In my last post on this topic, I reported how I’d gone rogue before my agent subsequently dumped me and had two possible publication paths practically in hand – a small press who was reviewing my work, and the hybrid publisher SheWrites Press, which had accepted Beyond the Ghetto Gates as a Track One author (ready for proofreading and publication).
That was back in late July, when I was in the midst of The Writers Circle’s Summer Creative Writing Intensives and my head was fully engaged with our inspiring young teen writers. Almost immediately following that, my family took a wonderful trip to London, Bath, and Edinburgh (and I got to go to the Globe Theatre for the first time, the subject of another blog post). Returning home in late August, I finally sat down to consider my next steps.
With the small press, it was a waiting game. Every writer I know hates the waiting game, but it’s part and parcel of being a writer. But I did go ahead and purchase one of their novels, curious about the quality of the book’s production values and editorial quality.
With the SheWrites path, I had significant work to do. The manuscript had to be cut down below 120,000 words to meet their maximum length limit – including all front and back matter. (Coming soon: a blog post about this tedious yet worthwhile exercise.) So the rest of my summer break was consumed with taking a scalpel to my novel.
Once I received the small press’s novel, I started to carry both it and my favorite SWP novel around with me. I’d pull the small press book out of my bag and tell whomever I was showing it to that they might publish me. People would nod – because there’s nothing intrinsically wrong with the book. But then I’d pull the SWP book out and the contrast would always be immediately apparent. The SWP novel looked like a book you’d actually buy at your local bookstore or B&N. The small press book might, too, but it wouldn’t be the first book to draw your eye.
It was almost unanimous affirmation: SheWrites’ book looked more professional. Strike one against the small press.
Then I had breakfast with a friend of mine. After my little show-and-tell, while bemoaning the fact that the price tag for the SWP was significant, she arrived at an amazing piece of advice. “You say you need to start considering publicists,” she said. “Why not ask them which would be easier to promote?”
Brilliant suggestion. So I got on the phone with a publicist I knew, who asked the name of the small press.
“Oh, them,” she said. “They got in touch with me and wanted me to promote them. I didn’t think they were professional in how they approached me – or in their expectations.”
I had coffee with another publicist and was shocked when she told me – almost verbatim – the same thing.
Strike two against the small press. But they weren’t out yet.
Summer was drawing to a close, and I was starting to wonder why I hadn’t heard from the small press. I had completed trimming and was having the manuscript re-read – while cautiously considering the financial risks of going with SWP – when I realized that I should probably reach out. So I sent an email, only to learn that they were juggling several projects and hadn’t finished reading the manuscript. “But we hope to include you in our 2019 catalogue,” they said.

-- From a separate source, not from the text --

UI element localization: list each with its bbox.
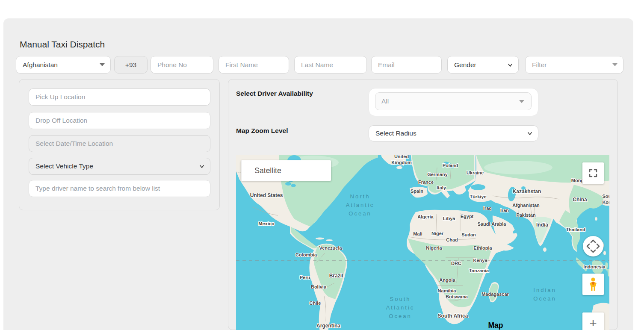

Encouraging, sure, but not helpful. I had a phone call scheduled with Brooke Warner, SWP’s publisher, and I really wanted to bring the waiting game to a close. So, a few weeks later, I sent a second email and told the small press that I had another opportunity to publish my book.
“Well, tell us the terms and maybe we can make you an offer before we finish reading,” they said.
Um, no. Why would I want to go with someone who couldn’t even be bothered to read through the entire manuscript?
Strike Three against the small press – and they’re out. (Of course, I sent an email withdrawing the novel from consideration – and they were quite gracious in their reply.)
So I’m excited to announce that I’ll be published by SheWrites Press in the Spring of 2020. And I’ll be sharing my publication journey on this blog. Coming soon – how it feels to cut more than 15,000 words from your manuscript, along with some tips and techniques.